DON WHITAKER LOGGING, INC.,
Respondent on Review.
Argued and submitted September 14, 1998.
On review from the Court of Appeals.*
Jas. J. Adams, Assistant Attorney General, Salem, argued the cause for petitioner on review. Erika L. Hadlock, Assistant Attorney General, filed the briefs for petitioner on review. With her on the petition for review were Hardy Myers, Attorney General, Virginia L. Linder, Solicitor General. With her on the brief on the merits were Hardy Myers, Attorney General, Michael D. Reynolds, Solicitor General, and Jas. J. Adams, Assistant Attorney General.
Elliott C. Cummins, of Cummins, Goodman, Fish & Platt, P.C., McMinnville, argued the cause and filed the briefs for respondent on review.
Before, Carson, Chief Justice, and Gillette, Van Hoomissen, and Durham, Justices.**
VAN HOOMISSEN, J.
The decision of the Court of Appeals is reversed. The order of the Workers' Compensation Board is reversed, and the case is remanded to the Workers' Compensation Board for further proceedings.
*Judicial review from the Workers' Compensation Board.
148 Or App 464, 941 P2d 1025 (1997).
**Kulongoski, Leeson, and Riggs, JJ., did not participate in the consideration or decision of this case.
VAN HOOMISSEN, J.
Petitioner, Oregon Occupational Safety and Health Division (OR-OSHA), seeks
judicial review of a Court of Appeals' decision affirming an order of an administrative law judge
(ALJ) that dismissed a citation charging respondent, Don Whitaker Logging Company
(employer), with violations of several safety rules under the Oregon Safe Employment Act
(OSEA).(1) OR-OSHA v. Don Whitaker Logging, Inc., 148 Or App 464, 941 P2d 1025 (1997).
The issue is whether, under the OSEA and its implementing regulations, proof that a supervisor,
acting in the discharge of the supervisor's authorized employment duties, personally committed a
safety violation and knew or reasonably could have known about the presence of the violation
establishes employer "knowledge" of that violation. We hold that it does. Accordingly, we
reverse the decision of the Court of Appeals.
The essential facts are not disputed. This case arose from a logging accident that
occurred when the supervisor of a rigging crew signaled that it was safe to move logs while the
supervisor and two other employees were standing in the logs' path.
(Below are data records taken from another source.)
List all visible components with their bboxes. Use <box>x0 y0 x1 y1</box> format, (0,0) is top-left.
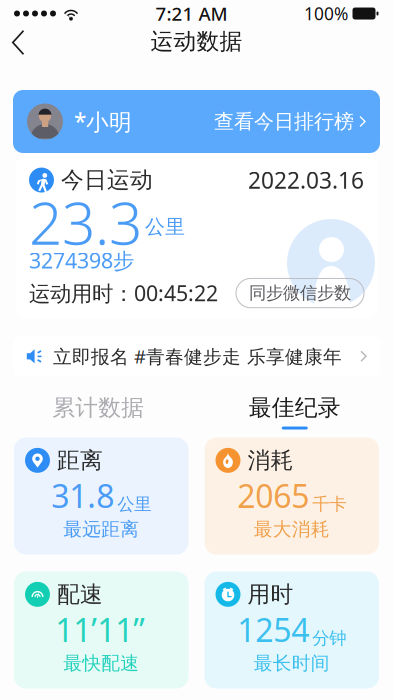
button[interactable]: Back <box>0 27 39 56</box>
staticText: 立即报名 #青春健步走 乐享健康年 <box>53 344 342 369</box>
staticText: 最快配速 <box>63 652 139 675</box>
button[interactable]: 累计数据 <box>0 394 196 430</box>
button[interactable]: 最佳纪录 <box>196 394 393 430</box>
staticText: 3274398步 <box>29 246 134 274</box>
staticText: 100% <box>304 2 348 25</box>
staticText: 用时 <box>248 580 294 608</box>
staticText: 千卡 <box>312 494 346 515</box>
staticText: 同步微信步数 <box>249 282 351 304</box>
staticText: 11’11” <box>55 608 144 651</box>
staticText: 最远距离 <box>63 518 139 541</box>
staticText: 最长时间 <box>254 652 330 675</box>
staticText: 分钟 <box>312 628 346 649</box>
staticText: 查看今日排行榜 <box>214 109 354 134</box>
button[interactable]: 消耗 <box>204 438 379 555</box>
staticText: 公里 <box>145 214 185 239</box>
staticText: 7:21 AM <box>156 1 228 26</box>
staticText: *小明 <box>74 106 132 136</box>
staticText: 23.3 <box>29 183 142 261</box>
staticText: 最大消耗 <box>254 518 330 541</box>
button[interactable]: 同步微信步数 <box>236 278 364 308</box>
staticText: 2065 <box>237 474 309 517</box>
staticText: 今日运动 <box>61 166 153 194</box>
staticText: 运动用时：00:45:22 <box>29 279 218 307</box>
staticText: 消耗 <box>248 446 294 474</box>
button[interactable]: *小明 <box>13 90 380 153</box>
button[interactable]: 配速 <box>14 572 188 689</box>
staticText: 累计数据 <box>52 394 144 422</box>
staticText: 公里 <box>117 494 151 515</box>
button[interactable]: 立即报名 #青春健步走 乐享健康年 <box>13 336 380 377</box>
button[interactable]: 距离 <box>14 438 188 555</box>
staticText: 配速 <box>57 580 103 608</box>
staticText: 31.8 <box>51 474 114 517</box>
staticText: 最佳纪录 <box>249 394 341 422</box>
staticText: 运动数据 <box>150 28 242 55</box>
button[interactable]: 用时 <box>204 572 379 689</box>
staticText: 距离 <box>57 446 103 474</box>
staticText: 2022.03.16 <box>248 165 364 195</box>
staticText: 1254 <box>237 608 309 651</box>
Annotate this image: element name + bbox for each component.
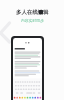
staticText: 内容实时同步: [21, 18, 44, 23]
staticText: 多人在线编辑: [16, 9, 49, 16]
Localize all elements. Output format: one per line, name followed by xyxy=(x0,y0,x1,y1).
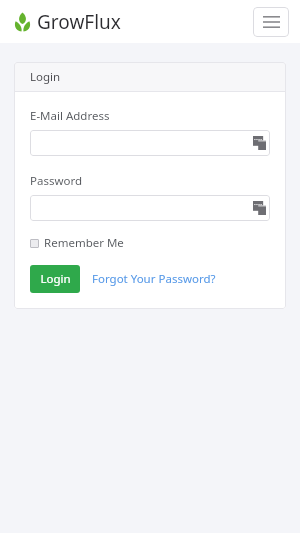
button[interactable]: Menu xyxy=(253,7,289,37)
button[interactable]: Forgot Your Password? xyxy=(92,271,216,287)
staticText: Forgot Your Password? xyxy=(92,271,216,287)
staticText: Remember Me xyxy=(44,235,124,251)
button[interactable] xyxy=(30,130,270,156)
button[interactable]: GrowFlux xyxy=(14,9,121,35)
staticText: E-Mail Address xyxy=(30,108,110,124)
button[interactable]: Login xyxy=(30,265,80,293)
button[interactable] xyxy=(30,195,270,221)
staticText: Login xyxy=(30,69,61,85)
button[interactable]: Remember Me xyxy=(30,235,124,251)
staticText: GrowFlux xyxy=(37,9,121,35)
staticText: Login xyxy=(40,271,71,287)
staticText: Password xyxy=(30,173,83,189)
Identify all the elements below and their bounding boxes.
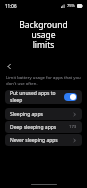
staticText: Sleeping apps: [10, 111, 72, 118]
staticText: 11:06: [5, 3, 17, 9]
staticText: Put unused apps to sleep: [10, 90, 64, 104]
staticText: 173: [69, 124, 77, 130]
button[interactable]: Deep sleeping apps: [5, 121, 82, 133]
staticText: Never sleeping apps: [10, 137, 72, 144]
button[interactable]: Sleeping apps: [5, 108, 82, 120]
button[interactable]: Back: [1, 59, 17, 73]
staticText: Deep sleeping apps: [10, 124, 69, 131]
staticText: Background usage limits: [8, 19, 79, 51]
button[interactable]: Never sleeping apps: [5, 134, 82, 146]
button[interactable]: Put unused apps to sleep: [5, 90, 82, 104]
staticText: Limit battery usage for apps that you do…: [6, 74, 81, 86]
staticText: 75%: [67, 3, 75, 8]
One log struck all three
employees, each of whom suffered serious injuries.
OR-OSHA's Safety Compliance Officer, Hoffman, conducted an investigation
after the accident. Thereafter, Hoffman issued a citation to employer charging serious violations
of several safety standards. At issue on review are five of those alleged violations. Items 1-2A,
1-2C, 1-3, and 1-4 stem from the accident itself and respectively, allege violations of former
OAR 437-80-330(7), former OAR 437-80-330(10), former OAR 437-80-160(3), and former
OAR 437-80-330(9).(2) Item 1-6 alleged that no monthly safety meeting had been conducted for
two months before the accident, in violation of former OAR 437-80-015(3).
Employer appealed the citation and requested a hearing before an ALJ. At the
close of OR-OSHA's case-in-chief, employer moved to dismiss items 1-2A, 1-2C, 1-3, and 1-4
on the ground that OR-OSHA had failed to show that employer had either actual or constructive
knowledge of the alleged violations. The ALJ agreed and dismissed the violations. The ALJ
reasoned that because the supervisor "had no real knowledge that he was about to do [an]
'unknowing and unthinking act,'" no knowledge could be imputed to the employer. The ALJ also
dismissed item 1-6, on the ground that employer's evidence conclusively established that
employer had held the required safety meetings. OR-OSHA petitioned for judicial review.(3)
In the Court of Appeals, OR-OSHA cited former OAR 437-01-760(3)(c),(4) which
provided:
"Any supervisors or persons in charge of work are held to be the agents of
the employer in the discharge of their authorized duties, and are at all times
responsible for:
"(A) The execution in a safe manner of the work under their supervision;
and
"(B) The safe conduct of their crew while under their supervision;
"(C) The safety of all workers under their supervision."
OR-OSHA argued that OAR 437-01-760(3)(c) requires that a supervisor's knowledge of a
violation will be imputed to the employer in most circumstances and that, with regard to the
dismissal of items 1-2A, 1-2C, 1-3, and 1-4 here, the ALJ had erred in failing to impute the
supervisor's knowledge of the violations to employer.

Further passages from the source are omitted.